I liked the ebb and flow of this battle, and how the viewers are even seduced into thinking this lady is gaga over Batman. Huh? “I thought you’d be dead by now!” So, this was all a trick and she was getting close to him to poison him! Once this cat is out of the bag, seduction gives way to all-out war, with Catwoman’s threat of a cat-form of karate. We think it’s entirely possible that, like the lithe cheetah or even the ocelot, the clawed Catwoman might have a chance to take down her foe. This is countered by Batman’s declaration that cat-Karate only works as a counter-attack, so he won’t attack. And voila, the covers come off and the henchmen are the next chess move. It’s all very, very clever in the writing. The writer in inspired because he knows who will be acting his scene.

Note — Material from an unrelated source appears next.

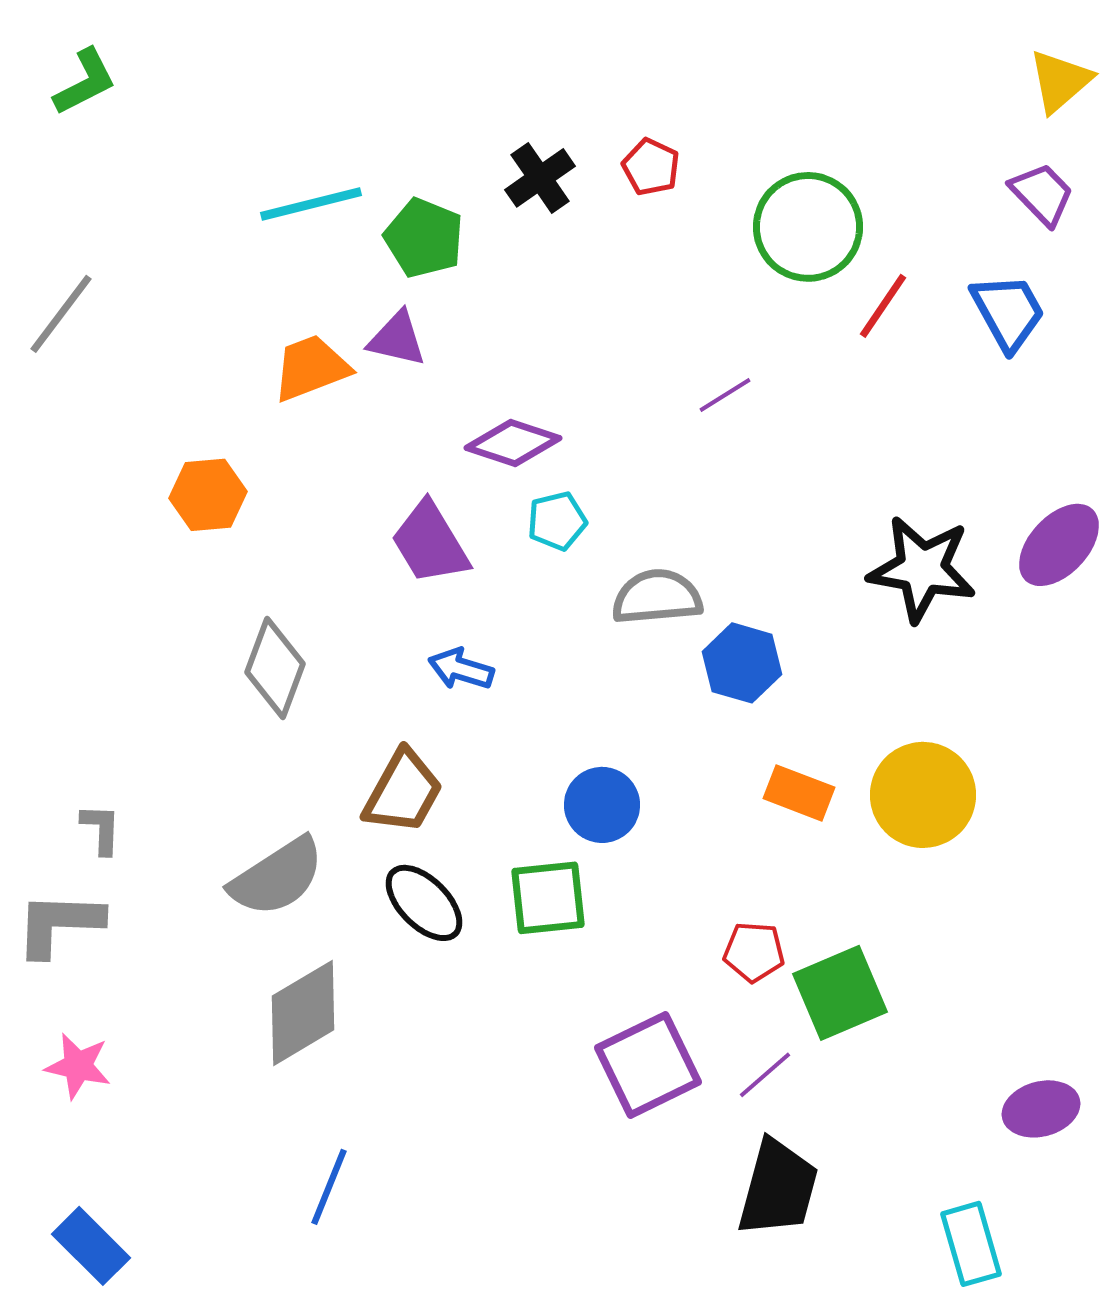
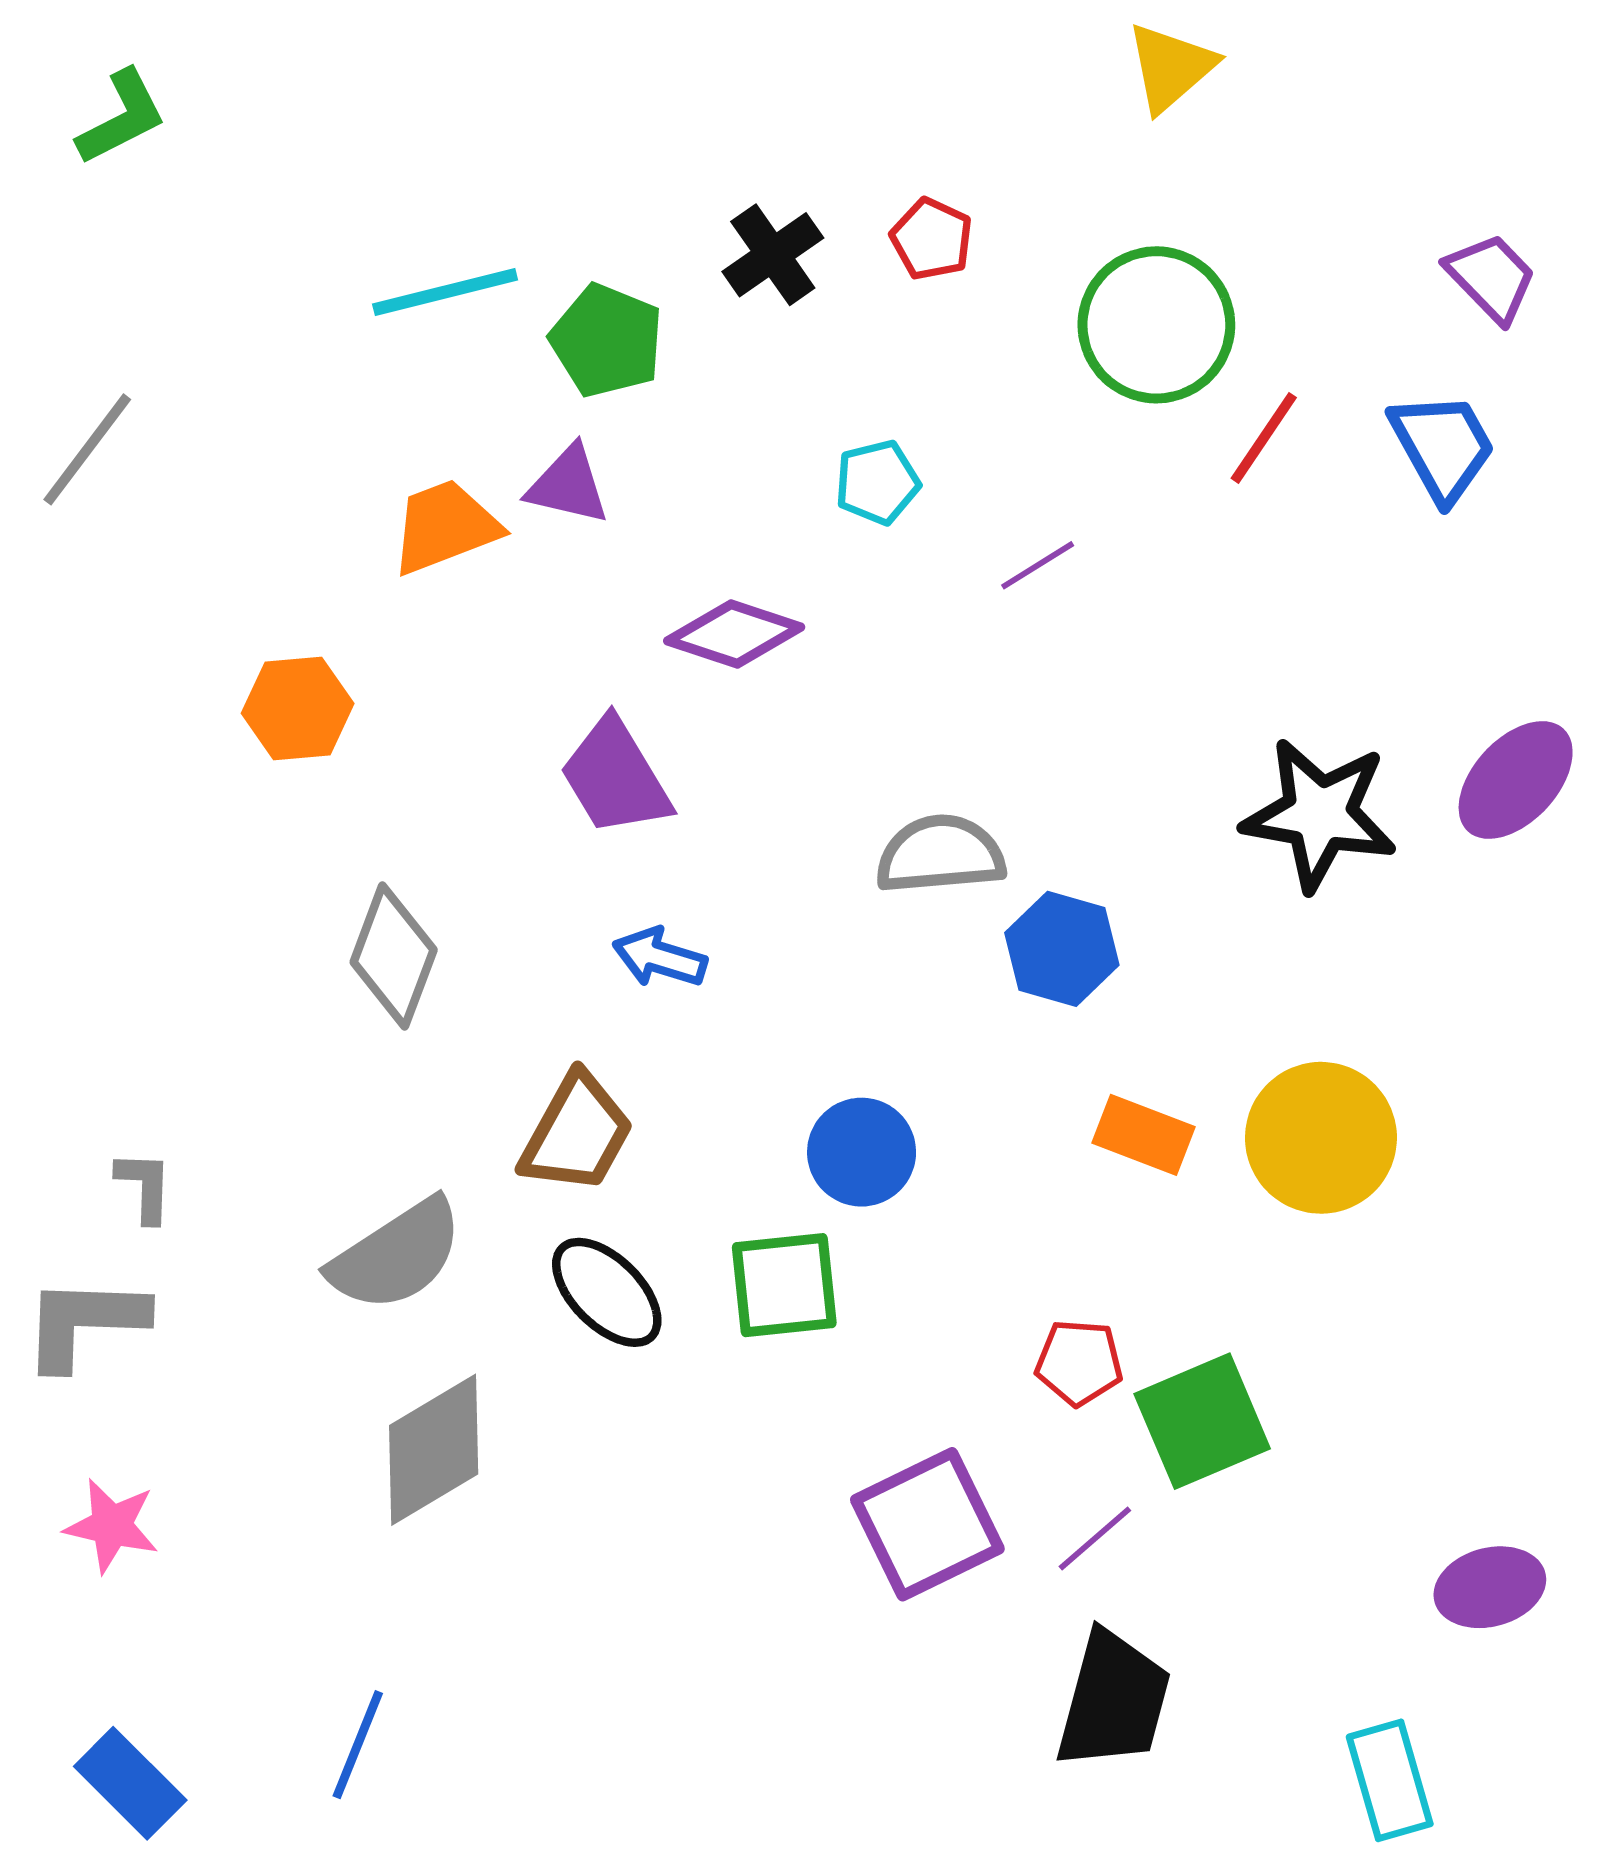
yellow triangle: (1060, 81) -> (1171, 67), moved
cyan pentagon: (557, 521) -> (877, 482), moved
blue line: (329, 1187) -> (358, 1745), moved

The scene is compact and self-contained, and shows the best of the participants, and why, 50 years later, it still maintains an enthusiastic audience. People cherish many familiar clips. Oh, Mary Astor trying to persuade and flirt her way out of trouble with Humphrey Bogart, only to have Bogart waver slightly but affirm “You’re going over…maybe I’ll have some rotten nights…” This Batman scene is very much a “classic” like that. It’s conflict, it’s complicated, and it’s got the magic that comes from all the forces aligning just right: writer, director and performers
A brilliant choice, isolating this Bat-moment. It looks easy, and anyone can instantly enjoy it, but it is such art, that it can be savored again and again. Some of us can be moved to analyze it, and write many paragraphs about it, which is a testament to its greatness. It’s just as much of a testament when some who watch can only say “WOW!”